If you actively swim or snorkel, scuba diving probably won’t be difficult for you to learn. Obtaining a basic scuba diving certification is generally rather easy, but it’s important to understand the risks and dangers involved.
Training and PADI Certification Course
You will need to have completed a certification course and be in possession of your certification card before you are permitted to dive. The foremost certification agency is PADI (Professional Association of Dive Instructors).
We recommend that most begin with the PADI Open Water Diver course. Open water means there are no overhead obstructions (such as diving in caves or a wreck), and you can surface at any time. The open water course normally has 2 in-pool/classroom days and 1-2 days of certifying dives in the ocean (or other body of water). Depending on the intensity of the course, these may be shortened by a day, but expect to spend 3 or 4 full days getting certified.
A common approach to getting scuba diving is to do the PADI eLearning course online, which costs $190 and takes about 8 hours of study. You take the online test and when you pass, you will need to complete the theory (classroom) portion of your training. You can usually book the pool training at a local scuba club or dive center, and take the in-pool dives locally. Finally, they give you a referral and you do your final, in the water, qualifying dives whilst on holiday, such as in the Turks and Caicos Islands. This way you don’t spend any of your vacation time in a classroom or pool, and, whilst still part of your training, your first dive you get to start ‘real’ diving. You’ll then be certified to dive to 18 meters (60 feet).
Local Dive Companies and Lessons
There are several 5-star PADI Dive Resorts in the country and a few independent instructors.
Most local dive companies offer basic PADI Open Water Diver certification and Nitrox, and some of the larger businesses also teach more advanced courses as well.
There are two other common dive courses available, the PADI Discover Scuba Diving course and the PADI Scuba Diver course.

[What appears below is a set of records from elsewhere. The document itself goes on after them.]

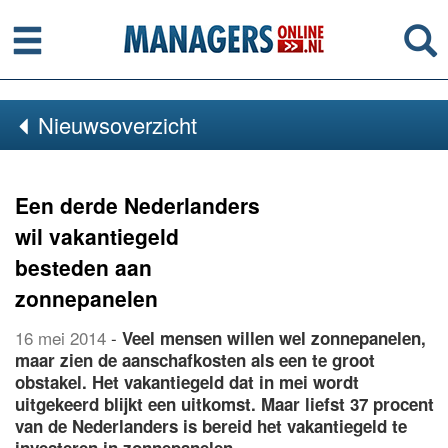
Menu
Se
Nieuwsoverzicht
Een derde Nederlanders
wil vakantiegeld
besteden aan
zonnepanelen
16 mei 2014
-
Veel mensen willen wel zonnepanelen,
maar zien de aanschafkosten als een te groot
obstakel. Het vakantiegeld dat in mei wordt
uitgekeerd blijkt een uitkomst. Maar liefst 37 procent
van de Nederlanders is bereid het vakantiegeld te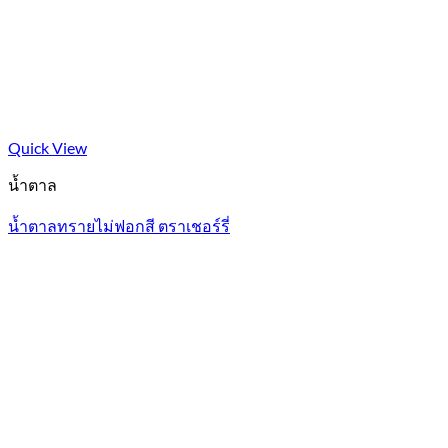
Quick View
น้ำตาล
น้ำตาลทรายไม่ฟอกสี ตราเชอร์รี่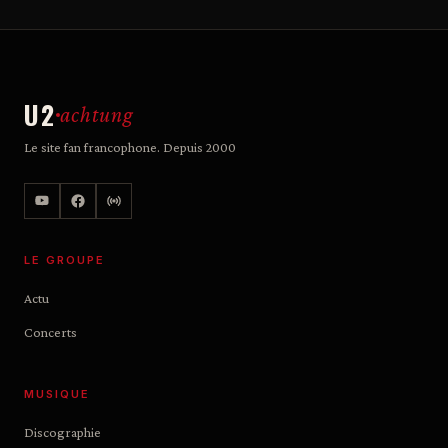
U2
achtung
Le site fan francophone. Depuis 2000
LE GROUPE
Actu
Concerts
MUSIQUE
Discographie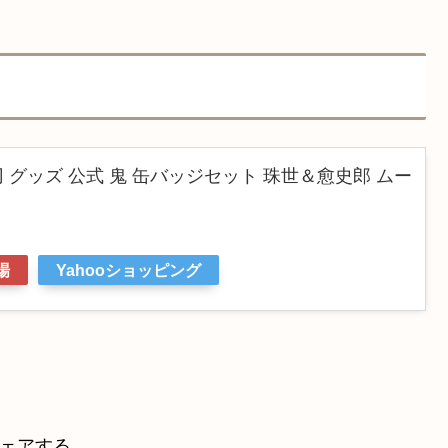
 グッズ 公式 鬼 缶バッジセット 珠世＆愈史郎 ムー
場
Yahooショッピング
ェアする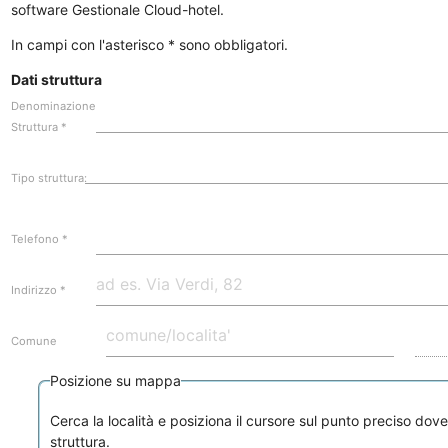
software Gestionale Cloud-hotel.
In campi con l'asterisco
*
sono obbligatori.
Dati struttura
Denominazione
Struttura
*
Tipo struttura:
Telefono
*
Indirizzo
*
Comune
Posizione su mappa
Cerca la località e posiziona il cursore sul punto preciso dove 
struttura.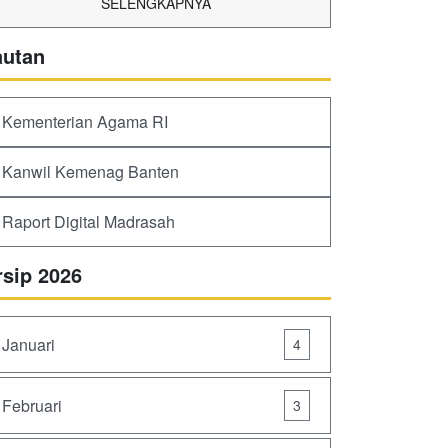
SELENGKAPNYA
autan
Kementerian Agama RI
Kanwil Kemenag Banten
Raport Digital Madrasah
rsip 2026
Januari
4
Februari
3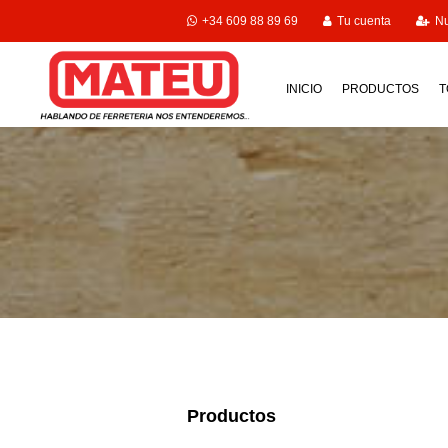
+34 609 88 89 69
Tu cuenta
Nu
INICIO
PRODUCTOS
T
Productos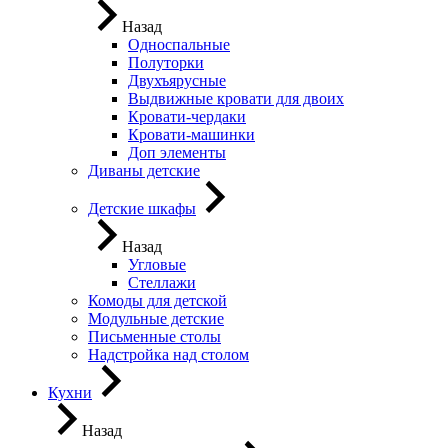
Назад
Односпальные
Полуторки
Двухъярусные
Выдвижные кровати для двоих
Кровати-чердаки
Кровати-машинки
Доп элементы
Диваны детские
Детские шкафы
Назад
Угловые
Стеллажи
Комоды для детской
Модульные детские
Письменные столы
Надстройка над столом
Кухни
Назад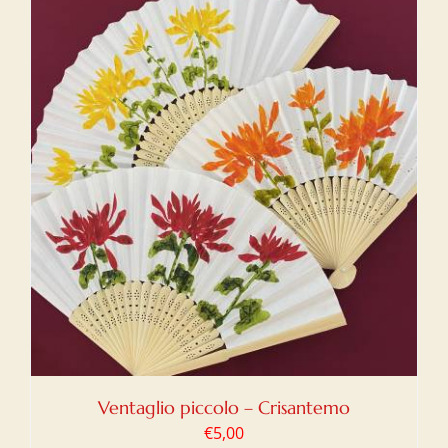
Ventaglio piccolo – Crisantemo
€
5,00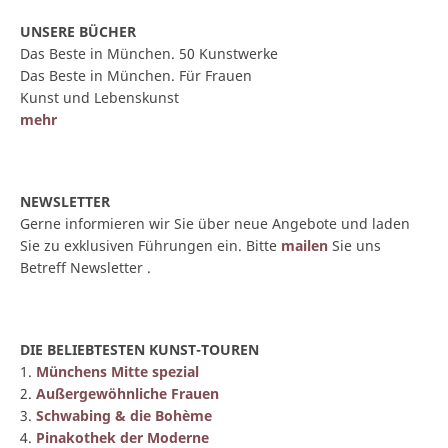
UNSERE BÜCHER
Das Beste in München. 50 Kunstwerke
Das Beste in München. Für Frauen
Kunst und Lebenskunst
mehr
NEWSLETTER
Gerne informieren wir Sie über neue Angebote und laden
Sie zu exklusiven Führungen ein. Bitte
mailen
Sie uns
Betreff Newsletter .
DIE BELIEBTESTEN KUNST-TOUREN
1.
Münchens Mitte spezial
2.
Außergewöhnliche Frauen
3.
Schwabing & die Bohème
4.
Pinakothek der Moderne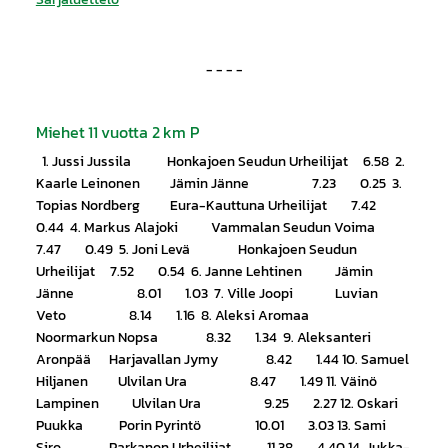
- - - -
Miehet 11 vuotta 2 km P
1. Jussi Jussila Honkajoen Seudun Urheilijat 6.58 2.
Kaarle Leinonen Jämin Jänne 7.23 0.25 3.
Topias Nordberg Eura-Kauttuna Urheilijat 7.42
0.44 4. Markus Alajoki Vammalan Seudun Voima
7.47 0.49 5. Joni Levä Honkajoen Seudun
Urheilijat 7.52 0.54 6. Janne Lehtinen Jämin
Jänne 8.01 1.03 7. Ville Joopi Luvian
Veto 8.14 1.16 8. Aleksi Aromaa
Noormarkun Nopsa 8.32 1.34 9. Aleksanteri
Aronpää Harjavallan Jymy 8.42 1.44 10. Samuel
Hiljanen Ulvilan Ura 8.47 1.49 11. Väinö
Lampinen Ulvilan Ura 9.25 2.27 12. Oskari
Puukka Porin Pyrintö 10.01 3.03 13. Sami
Siro Parkanon Urheilijat 11.38 4.40 14. Jukka-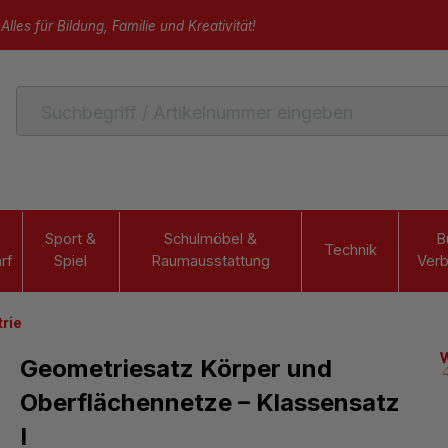
Alles für Bildung, Familie und Kreativität!
Sport &
Schulmöbel &
B
Technik
rf
Spiel
Raumausstattung
Verb
rie
Geometriesatz Körper und
Oberflächennetze – Klassensatz
I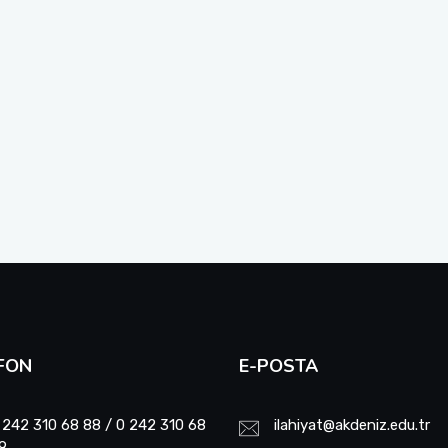
FON
E-POSTA
 242 310 68 88 / 0 242 310 68
ilahiyat@akdeniz.edu.tr
9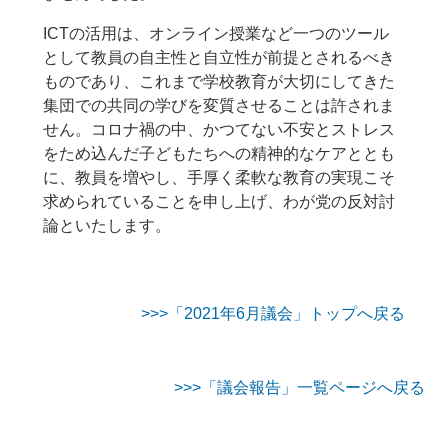
ICTの活用は、オンライン授業など一つのツール
として教員の自主性と自立性が前提とされるべき
ものであり、これまで学校教育が大切にしてきた
集団での共同の学びを変質させることは許されま
せん。コロナ禍の中、かつてない不安とストレス
をため込んだ子どもたちへの精神的なケアととも
に、教員を増やし、手厚く柔軟な教育の実現こそ
求められていることを申し上げ、わが党の反対討
論といたします。
>>>「2021年6月議会」トップへ戻る
>>>「議会報告」一覧ページへ戻る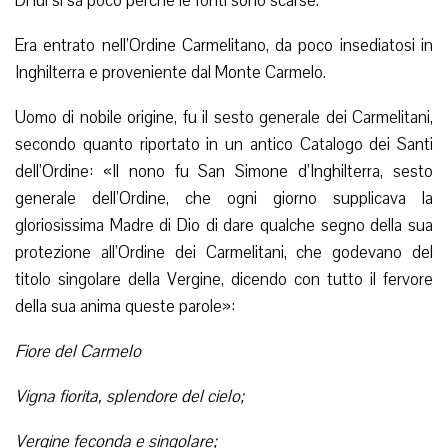
Di lui si sa poco perché le fonti sono scarse.
Era entrato nell’Ordine Carmelitano, da poco insediatosi in
Inghilterra e proveniente dal Monte Carmelo.
Uomo di nobile origine, fu il sesto generale dei Carmelitani,
secondo quanto riportato in un antico Catalogo dei Santi
dell’Ordine: «Il nono fu San Simone d’Inghilterra, sesto
generale dell’Ordine, che ogni giorno supplicava la
gloriosissima Madre di Dio di dare qualche segno della sua
protezione all’Ordine dei Carmelitani, che godevano del
titolo singolare della Vergine, dicendo con tutto il fervore
della sua anima queste parole»:
Fiore del Carmelo
Vigna fiorita, splendore del cielo;
Vergine feconda e singolare;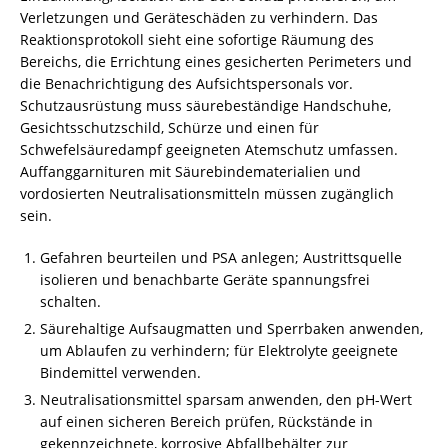
Verletzungen und Geräteschäden zu verhindern. Das
Reaktionsprotokoll sieht eine sofortige Räumung des
Bereichs, die Errichtung eines gesicherten Perimeters und
die Benachrichtigung des Aufsichtspersonals vor.
Schutzausrüstung muss säurebeständige Handschuhe,
Gesichtsschutzschild, Schürze und einen für
Schwefelsäuredampf geeigneten Atemschutz umfassen.
Auffanggarnituren mit Säurebindematerialien und
vordosierten Neutralisationsmitteln müssen zugänglich
sein.
Gefahren beurteilen und PSA anlegen; Austrittsquelle
isolieren und benachbarte Geräte spannungsfrei
schalten.
Säurehaltige Aufsaugmatten und Sperrbaken anwenden,
um Ablaufen zu verhindern; für Elektrolyte geeignete
Bindemittel verwenden.
Neutralisationsmittel sparsam anwenden, den pH-Wert
auf einen sicheren Bereich prüfen, Rückstände in
gekennzeichnete, korrosive Abfallbehälter zur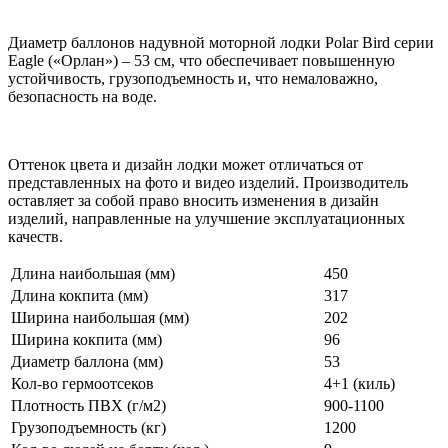
Диаметр баллонов надувной моторной лодки Polar Bird серии
Eagle («Орлан») – 53 см, что обеспечивает повышенную
устойчивость, грузоподъемность и, что немаловажно,
безопасность на воде.
Оттенок цвета и дизайн лодки может отличаться от
представленных на фото и видео изделий. Производитель
оставляет за собой право вносить изменения в дизайн
изделий, направленные на улучшение эксплуатационных
качеств.
Длина наибольшая (мм)
450
Длина кокпита (мм)
317
Ширина наибольшая (мм)
202
Ширина кокпита (мм)
96
Диаметр баллона (мм)
53
Кол-во гермоотсеков
4+1 (киль)
Плотность ПВХ (г/м2)
900-1100
Грузоподъемность (кг)
1200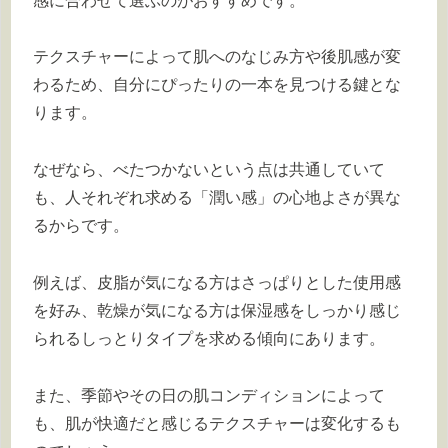
感に合わせて選ぶのがおすすめです。
テクスチャーによって肌へのなじみ方や後肌感が変
わるため、自分にぴったりの一本を見つける鍵とな
ります。
なぜなら、べたつかないという点は共通していて
も、人それぞれ求める「潤い感」の心地よさが異な
るからです。
例えば、皮脂が気になる方はさっぱりとした使用感
を好み、乾燥が気になる方は保湿感をしっかり感じ
られるしっとりタイプを求める傾向にあります。
また、季節やその日の肌コンディションによって
も、肌が快適だと感じるテクスチャーは変化するも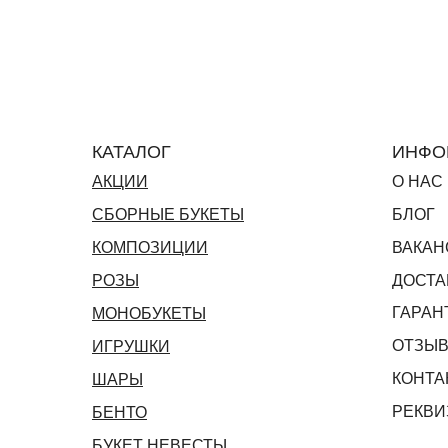
КАТАЛОГ
ИНФО
АКЦИИ
О НАС
СБОРНЫЕ БУКЕТЫ
БЛОГ
КОМПОЗИЦИИ
ВАКАН
РОЗЫ
ДОСТА
ГАРАН
МОНОБУКЕТЫ
ОТЗЫ
ИГРУШКИ
КОНТА
ШАРЫ
РЕКВИ
БЕНТО
БУКЕТ НЕВЕСТЫ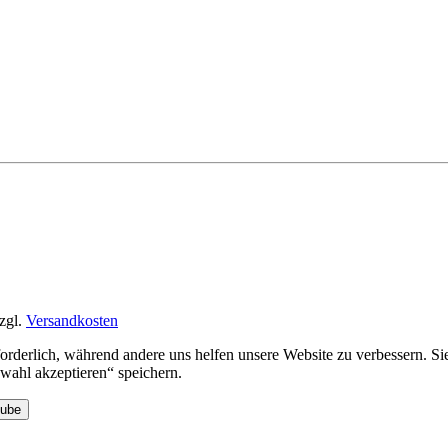
zgl.
Versandkosten
rforderlich, während andere uns helfen unsere Website zu verbessern. 
ahl akzeptieren“ speichern.
Tube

The Discover Scuba Diving (also known as a DSD or “resort” course) is basically an introductory course, where you learn about the equipment and dive in a pool or very shallow water. This takes about half a day, and you probably won’t see much at all. The only real point to take this is to get an idea of what scuba could be like.
The PADI Scuba Diver course is similar to the full PADI Open Water Diver course discussed above, but it only covers about 70% of the topics, and you will only be permitted to dive with a PADI Divemaster to depths of 12 meters (40 feet). This means you can complete the course in a shorter amount of time. The Open Water Diver course allows you to dive with just your dive buddy, at depths up to 18 meters (60 feet).
We generally don’t recommend either of these two courses. If you’re interested in diving, you should plan and take PADI Open Water Diver course. These two courses are simply the ‘lite’ version of being a real diver, but you still put in most of the work (and most of the expense).
You can learn more about these courses, and sign-up for eLearning, at the PADI website.
You must be in good average health and reasonably fit (but you don’t need to be an athlete) to dive. You shouldn’t fly for at least 12 hours (24 hours is better) after diving.
Decompression Sickness (DCS), one of two types of Decompression Illness (DCI) occurs because of increased levels of nitrogen absorption into your body. This is why you can only be underwater for a limited time (depending on your depth), and then must return for a ‘surface interval’. Nitrogen narcosis (the bends) is caused by bubbles forming in your tissues.
There is a decompression chamber on Providenciales should you encounter DCI.